Digital transformation, being widely embraced by enterprises today, has many economic benefits; however, it is also causing the enterprise’s IT operations to become increasingly chaotic. To reduce this chaos and create determinism in digital operations, e.g., for faster and accurate resolution when problems arise, AIOps (Artificial Intelligence for IT Operations) can play a very important role.
In the digital transformation journey, enterprises of all sizes are increasingly adopting various novel paradigms and platforms such as public cloud, hybrid cloud, multi-cloud, virtualized services, third-party apps, microservices, serverless computing, virtual desktops, work-from-home technologies, etc., to build and support their mission-critical applications for continued business success.
As a result, the enterprise’s application-delivery infrastructures are becoming more virtual, distributed (across the Internet) as well as dynamic (i.e., an application’s infrastructure resources could vary in size, location, and time of the day, depending on user demands). These resources come and go (known as “resource churn”) based on demands; same is true about the users of these applications – their location, type, and demand vary all the time
In such a dynamic, virtualized, and chaotic world, creating order to achieve sustained and premium digital operations is of utmost importance.To manage such a distributed and dynamic environment, the enterprise’s IT operations teams rely on an increasingly wide variety of logs/metrics and tools for performance monitoring, analytics, etc.

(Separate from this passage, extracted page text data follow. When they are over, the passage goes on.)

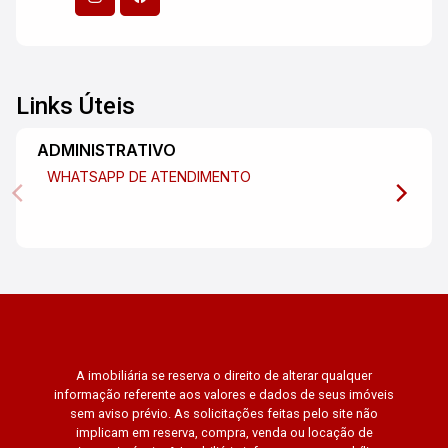
Links Úteis
ADMINISTRATIVO
WHATSAPP DE ATENDIMENTO
A imobiliária se reserva o direito de alterar qualquer
informação referente aos valores e dados de seus imóveis
sem aviso prévio. As solicitações feitas pelo site não
implicam em reserva, compra, venda ou locação de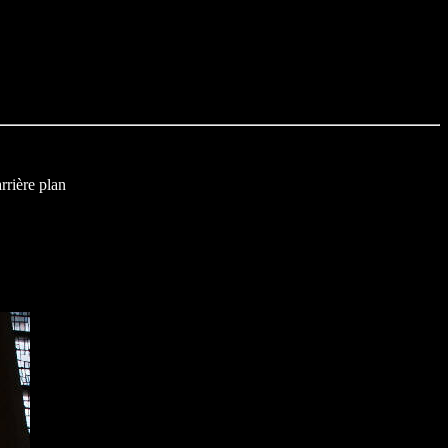
rrière plan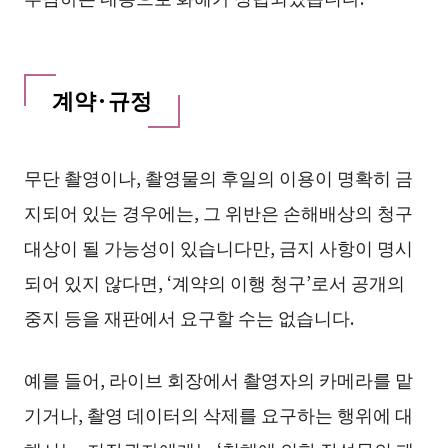
계약·규정
무단 촬영이나, 촬영물의 후일의 이용이 명확히 금
지되어 있는 경우에는, 그 위반은 손해배상의 청구
대상이 될 가능성이 있습니다만, 금지 사항이 명시
되어 있지 않다면, ‘계약의 이행 청구’로서 공개의
중지 등을 재판에서 요구할 수는 없습니다.
예를 들어, 라이브 회장에서 촬영자의 카메라를 맡
기거나, 촬영 데이터의 삭제를 요구하는 행위에 대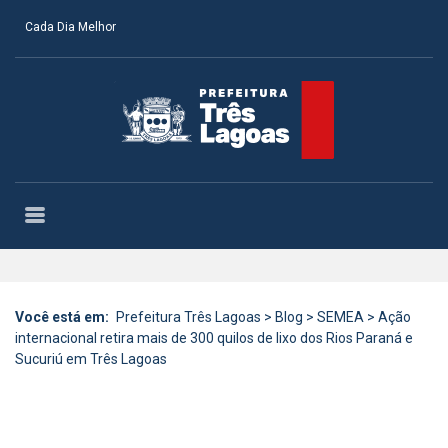
Cada Dia Melhor
Você está em:
Prefeitura Três Lagoas
>
Blog
>
SEMEA
>
Ação
internacional retira mais de 300 quilos de lixo dos Rios Paraná e
Sucuriú em Três Lagoas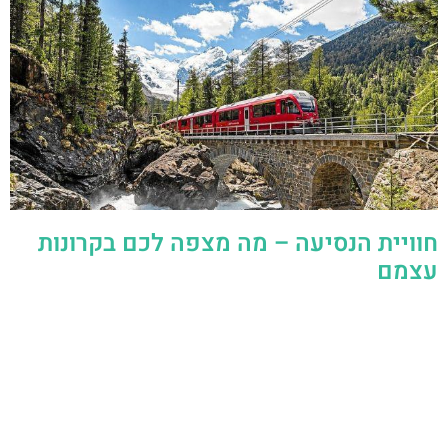
חוויית הנסיעה – מה מצפה לכם בקרונות
עצמם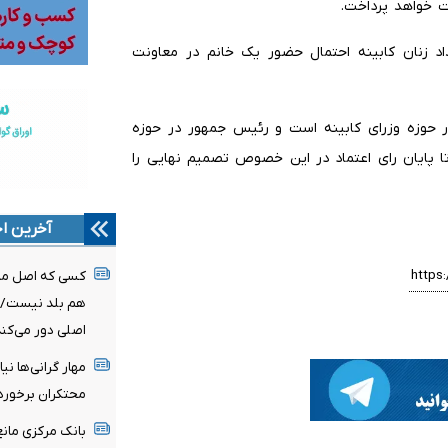
ت خواهد پرداخت.
د زنان کابینه احتمال حضور یک خانم در معاونت
حوزه وزرای کابینه است و رئیس جمهور در حوزه
ا پایان رای اعتماد در این خصوص تصمیم نهایی را
آخرین اخ
کسی که اصل مذاک
هم بلد نیست/ دو
اصلی دور می‌کند
مهار گرانی‌ها نی
محتکران برخورد
بانک مرکزی مان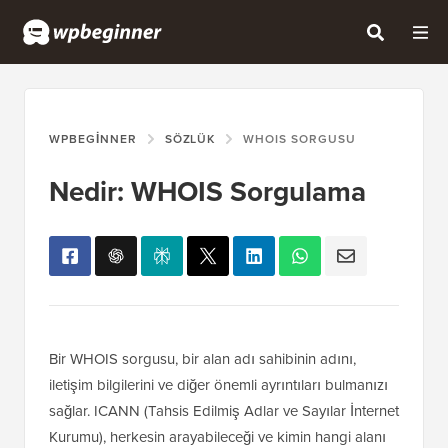
WPBEGINNER
SÖZLÜK
WHOIS SORGUSU
Nedir: WHOIS Sorgulama
Bir WHOIS sorgusu, bir alan adı sahibinin adını,
iletişim bilgilerini ve diğer önemli ayrıntıları bulmanızı
sağlar. ICANN (Tahsis Edilmiş Adlar ve Sayılar İnternet
Kurumu), herkesin arayabileceği ve kimin hangi alanı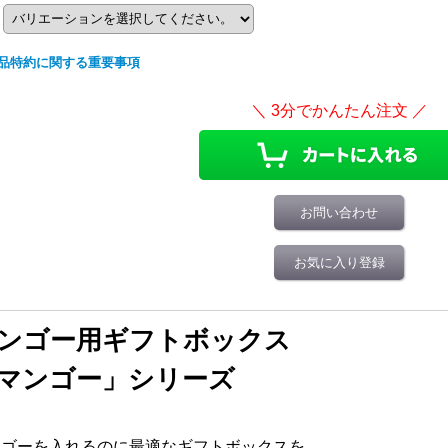
品特約に関する重要事項
お問い合わせ
お気に入り登録
ンゴー用ギフトボックス
マンゴー」シリーズ
ンゴーを入れるのに最適なギフトボックスを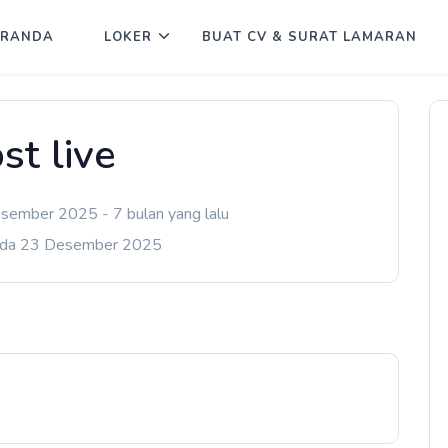
ERANDA
LOKER
BUAT CV & SURAT LAMARAN
st live
sember 2025 - 7 bulan yang lalu
ada 23 Desember 2025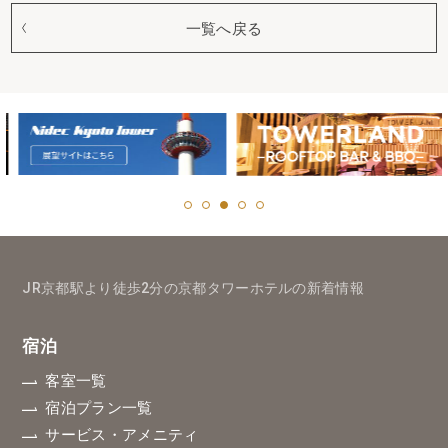
一覧へ戻る
JR京都駅より徒歩2分の京都タワーホテルの新着情報
宿泊
客室一覧
宿泊プラン一覧
サービス・アメニティ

The volume, velocity, and variety of these collected metrics/logs are also increasing rapidly. To ingest and make sense out of this “big data” and automate parts of the IT operations processes, a major role is being played by Artificial Intelligence (AI) techniques such as Machine Learning (ML), leading to the term AIOps. Some specific examples of AIOps solutions include: correlating “events” (from multiple sources); detecting anomalies; etc.
Now, if we consider an enterprise’s digital operations supporting business-critical applications, there are three dimensions to it: applications, infrastructure resources (supporting the applications), and users (of the applications). As mentioned before, resources and users are dynamic (exhibiting churn), so the only thing that is deterministic in these enterprise IT environments is the “applications” (and their supported business goals).
Therefore, to achieve determinism in digital operations, AIOps solutions should provide and uplift their results and analytics tied to the business-critical applications. This leads to a paradigm, called “Application-Centric” AIOps, where applications and their causal relationships with resources and users can be discovered and used to effectively provide deterministic and application-oriented outcomes in digital operations AI/ML-powered algorithms (e.g., anomaly detection) are inherently based on probabilistic analyses.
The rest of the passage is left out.